When using MarkdownKnowledgeBase with PgVector storage, document IDs are being stored as string representations of UUID objects (“{UUID(‘…’)}”) instead of clean UUID strings, causing database query and indexing issues.
Environment
- Agno Version: [Current version from pip]
- Database: PostgreSQL with pgvector extension (Supabase)
- Python: 3.13
- OS: macOS
Reproduction Steps
from agno.knowledge.markdown import MarkdownKnowledgeBase
from agno.vectordb.pgvector import PgVector
from agno.embedder.cohere import CohereEmbedder
from agno.document.chunking.agentic import AgenticChunking
import tempfile
Create temporary markdown file
with tempfile.NamedTemporaryFile(mode=‘w’, suffix=‘.md’, delete=False) as temp_file:
temp_file.write(“# Test Document\nThis is test content.”)

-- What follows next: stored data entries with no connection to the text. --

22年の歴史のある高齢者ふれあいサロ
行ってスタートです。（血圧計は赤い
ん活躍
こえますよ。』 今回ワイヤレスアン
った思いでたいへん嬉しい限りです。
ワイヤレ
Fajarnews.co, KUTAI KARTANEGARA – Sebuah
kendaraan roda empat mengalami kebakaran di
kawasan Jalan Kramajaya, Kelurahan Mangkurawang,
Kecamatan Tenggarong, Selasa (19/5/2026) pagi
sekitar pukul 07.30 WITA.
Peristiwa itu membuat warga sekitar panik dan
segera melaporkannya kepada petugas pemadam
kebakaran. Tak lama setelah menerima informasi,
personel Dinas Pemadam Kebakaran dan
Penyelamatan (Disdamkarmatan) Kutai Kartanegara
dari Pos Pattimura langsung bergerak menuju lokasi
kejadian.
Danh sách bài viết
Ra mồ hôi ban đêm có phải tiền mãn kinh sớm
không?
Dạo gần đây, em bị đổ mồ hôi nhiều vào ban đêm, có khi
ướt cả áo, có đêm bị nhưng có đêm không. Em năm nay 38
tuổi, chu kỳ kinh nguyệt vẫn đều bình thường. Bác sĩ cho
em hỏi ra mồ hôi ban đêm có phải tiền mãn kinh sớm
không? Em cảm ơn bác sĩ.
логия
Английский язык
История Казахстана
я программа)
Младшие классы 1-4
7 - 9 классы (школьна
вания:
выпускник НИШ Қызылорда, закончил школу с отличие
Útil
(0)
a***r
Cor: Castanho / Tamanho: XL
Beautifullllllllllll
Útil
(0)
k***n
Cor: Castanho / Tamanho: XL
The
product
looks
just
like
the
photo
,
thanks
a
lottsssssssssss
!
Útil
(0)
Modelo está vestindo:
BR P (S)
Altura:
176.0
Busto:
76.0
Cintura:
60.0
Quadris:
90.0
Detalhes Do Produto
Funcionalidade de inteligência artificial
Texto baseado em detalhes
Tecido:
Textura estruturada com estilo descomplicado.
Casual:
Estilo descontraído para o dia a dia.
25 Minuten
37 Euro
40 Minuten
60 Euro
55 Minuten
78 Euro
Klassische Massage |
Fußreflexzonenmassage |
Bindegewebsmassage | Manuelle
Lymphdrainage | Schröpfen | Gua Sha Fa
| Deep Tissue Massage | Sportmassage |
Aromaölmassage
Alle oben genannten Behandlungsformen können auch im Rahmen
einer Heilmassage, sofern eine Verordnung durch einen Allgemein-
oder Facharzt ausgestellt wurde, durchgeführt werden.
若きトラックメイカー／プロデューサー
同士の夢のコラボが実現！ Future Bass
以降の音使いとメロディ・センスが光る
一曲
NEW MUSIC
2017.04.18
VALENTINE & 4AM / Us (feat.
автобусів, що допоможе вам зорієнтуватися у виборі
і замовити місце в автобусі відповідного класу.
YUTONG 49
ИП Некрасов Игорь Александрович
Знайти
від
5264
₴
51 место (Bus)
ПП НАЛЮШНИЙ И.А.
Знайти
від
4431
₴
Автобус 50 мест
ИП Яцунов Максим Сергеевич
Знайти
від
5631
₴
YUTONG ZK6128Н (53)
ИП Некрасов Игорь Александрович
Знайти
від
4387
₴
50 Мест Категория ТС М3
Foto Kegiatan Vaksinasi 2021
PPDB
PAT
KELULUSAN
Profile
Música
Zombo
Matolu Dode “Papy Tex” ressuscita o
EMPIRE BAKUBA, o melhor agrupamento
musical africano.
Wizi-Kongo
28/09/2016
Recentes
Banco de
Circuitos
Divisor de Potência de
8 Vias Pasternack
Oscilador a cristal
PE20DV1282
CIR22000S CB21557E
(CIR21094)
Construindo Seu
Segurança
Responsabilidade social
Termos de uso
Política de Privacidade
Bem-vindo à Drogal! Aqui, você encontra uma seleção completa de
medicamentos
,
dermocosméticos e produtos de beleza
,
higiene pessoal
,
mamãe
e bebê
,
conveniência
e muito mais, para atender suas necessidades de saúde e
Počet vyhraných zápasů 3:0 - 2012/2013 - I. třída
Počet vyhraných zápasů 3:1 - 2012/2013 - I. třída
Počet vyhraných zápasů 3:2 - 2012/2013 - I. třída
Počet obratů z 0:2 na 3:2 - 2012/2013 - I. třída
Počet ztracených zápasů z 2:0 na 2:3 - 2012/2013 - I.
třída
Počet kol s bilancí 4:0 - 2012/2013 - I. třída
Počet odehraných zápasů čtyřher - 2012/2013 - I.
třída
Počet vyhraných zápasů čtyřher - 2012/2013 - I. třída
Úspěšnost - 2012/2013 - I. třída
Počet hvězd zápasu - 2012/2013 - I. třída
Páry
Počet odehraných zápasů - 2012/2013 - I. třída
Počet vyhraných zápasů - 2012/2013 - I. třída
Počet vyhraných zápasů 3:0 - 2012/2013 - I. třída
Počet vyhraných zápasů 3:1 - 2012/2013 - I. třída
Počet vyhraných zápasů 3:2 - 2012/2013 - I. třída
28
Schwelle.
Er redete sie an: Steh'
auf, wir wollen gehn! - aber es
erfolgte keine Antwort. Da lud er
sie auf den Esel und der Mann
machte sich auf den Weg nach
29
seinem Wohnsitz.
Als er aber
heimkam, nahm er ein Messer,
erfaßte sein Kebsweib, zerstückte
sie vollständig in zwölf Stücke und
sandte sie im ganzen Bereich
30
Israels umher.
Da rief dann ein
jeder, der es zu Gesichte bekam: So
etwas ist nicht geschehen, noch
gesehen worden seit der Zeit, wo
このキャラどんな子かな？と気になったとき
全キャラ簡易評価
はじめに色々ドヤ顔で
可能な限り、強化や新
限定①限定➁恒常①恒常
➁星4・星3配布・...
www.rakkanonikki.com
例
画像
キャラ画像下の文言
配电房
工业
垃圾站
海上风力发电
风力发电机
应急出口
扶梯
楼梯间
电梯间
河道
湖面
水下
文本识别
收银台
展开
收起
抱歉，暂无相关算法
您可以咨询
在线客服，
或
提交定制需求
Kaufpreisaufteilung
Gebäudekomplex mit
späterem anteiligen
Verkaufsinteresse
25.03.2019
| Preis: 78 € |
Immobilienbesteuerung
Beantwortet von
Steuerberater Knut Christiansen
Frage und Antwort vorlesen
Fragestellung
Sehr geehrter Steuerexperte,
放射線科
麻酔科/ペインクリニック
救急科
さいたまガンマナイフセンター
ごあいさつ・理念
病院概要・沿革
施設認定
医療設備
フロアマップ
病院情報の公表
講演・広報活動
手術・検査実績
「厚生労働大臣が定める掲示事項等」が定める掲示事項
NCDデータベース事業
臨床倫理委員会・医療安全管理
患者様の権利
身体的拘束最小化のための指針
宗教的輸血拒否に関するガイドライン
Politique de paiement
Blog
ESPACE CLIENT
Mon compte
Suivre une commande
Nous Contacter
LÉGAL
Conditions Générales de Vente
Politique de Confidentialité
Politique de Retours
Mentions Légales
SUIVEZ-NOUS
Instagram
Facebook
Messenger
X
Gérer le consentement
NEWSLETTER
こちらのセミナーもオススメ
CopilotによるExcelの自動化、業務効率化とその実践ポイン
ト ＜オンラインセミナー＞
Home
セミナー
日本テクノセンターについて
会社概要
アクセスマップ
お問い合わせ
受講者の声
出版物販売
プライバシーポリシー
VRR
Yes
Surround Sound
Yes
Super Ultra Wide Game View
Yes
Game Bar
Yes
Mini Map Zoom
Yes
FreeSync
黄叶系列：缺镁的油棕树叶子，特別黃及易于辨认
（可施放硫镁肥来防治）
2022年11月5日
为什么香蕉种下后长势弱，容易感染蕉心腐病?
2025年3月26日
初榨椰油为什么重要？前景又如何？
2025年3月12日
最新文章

temp_md_path = temp_file.name
Set up vector database
vector_db = PgVector(
table_name=“test_documents”,
db_url=“postgresql+psycopg://user:pass@host:port/db”,
embedder=CohereEmbedder(id=“embed-v4.0”)
)
Create and load knowledge base
knowledge_base = MarkdownKnowledgeBase(
path=temp_md_path,
vector_db=vector_db,
chunking_strategy=AgenticChunking()
)
knowledge_base.load(recreate=True)
Expected Behavior
Document IDs should be stored as clean UUID strings:
SELECT id FROM ai.test_documents;
– Expected: “885404b5-ebcf-444b-a26d-1928a09419f8”
Actual Behavior
Document IDs are stored as string representations of UUID objects:
SELECT id FROM ai.test_documents;
– Actual: “{UUID(‘885404b5-ebcf-444b-a26d-1928a09419f8’)}”
Impact
- Database Performance: String representation is not indexable as UUID type
- Query Complexity: Requires string parsing to extract actual UUID
- Integration Issues: External systems expect clean UUID format
Additional Issue: Document Naming
allow custom naming, Instead of temp filename
Thank you for your attention to this issue. The Agno framework is excellent overall, and fixing this UUID handling would make database operations much cleaner.